Apparent unitary EPSC amplitudes of parallel fiber and ascending inputs obtained with photolytic activation of granule cells are indistinguishable. A, Glutamate was photoreleased in the granule cell layer within the dendritic plane of the target Purkinje cell to activate ascending inputs and in the granule cell layer at least 100 μm lateral to the dendritic plane to activate parallel fiber inputs. B, Left, The top trace shows the response of a Purkinje cell to photolysis of glutamate onto granule cells which formed parallel fiber synapses. The absolute apparent unitary EPSC amplitude obtained from the sum-of-Gaussians fit to the amplitude histogram (R² = 0.91, p = 0.9) was 15.5 pA. The inset shows the Gaussian fit to the baseline noise histogram. Right, The amplitude distribution shown in B was force fit using the sum of three Gaussians (1 for failures and 2 for responses, right panel) resulting in an absolute apparent unitary EPSC amplitude of 7.7 pA. When fitting the distribution using the sum of three Gaussians, R² = 0.86 and p = 0.2. This suggests that 15.5 pA, and not 7.7 pA, is the amplitude that represents the apparent unitary response.
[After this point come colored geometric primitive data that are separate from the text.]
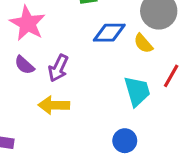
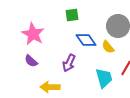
blue diamond: (109, 33) -> (86, 40), turned 55
purple arrow: (58, 68) -> (69, 63), moved

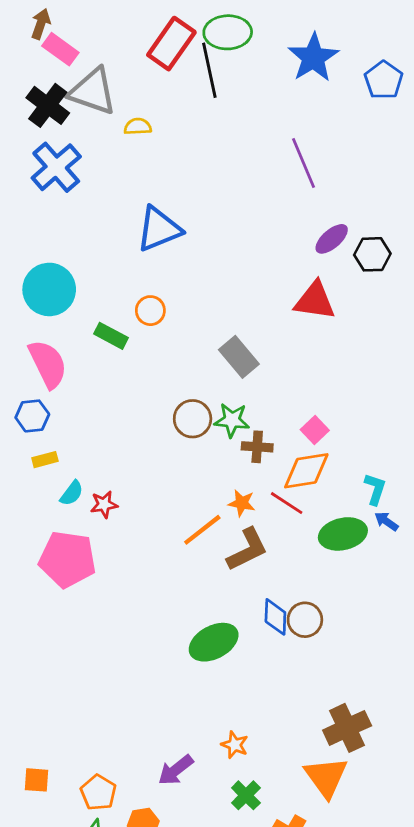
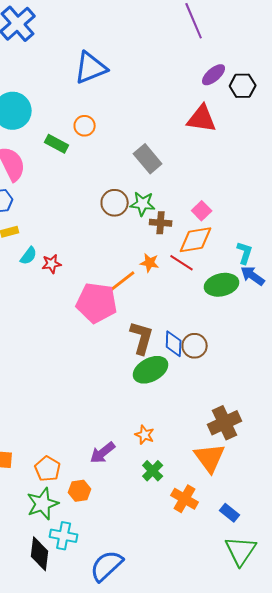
blue arrow: (386, 521) -> (253, 276), size x1.4
brown L-shape: (247, 549) -> (142, 338), moved, turned -48
pink pentagon: (67, 559) -> (97, 303), moved
green ellipse: (214, 642) -> (151, 370), moved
C, As in B except the photolysis spot was positioned to activate granule cells giving rise to ascending inputs. The absolute apparent unitary EPSC amplitude obtained from the sum-of-Gaussians fit (R² = 0.87,p = 0.9) to the amplitude histogram was 14.6 pA. D, Scatter plot of individual (open) and mean (filled) absolute apparent unitary granule cell EPSC amplitudes obtained with photolytic stimulation of the granule cell layer. The average absolute apparent unitary EPSC amplitude obtained with photolytic activation of granule cells giving rise to parallel fiber inputs (PFI) was 12.3 ± 2.3 pA (n = 6) and that giving rise to ascending inputs (AI) was 9.6 ± 1.2 pA (n = 13).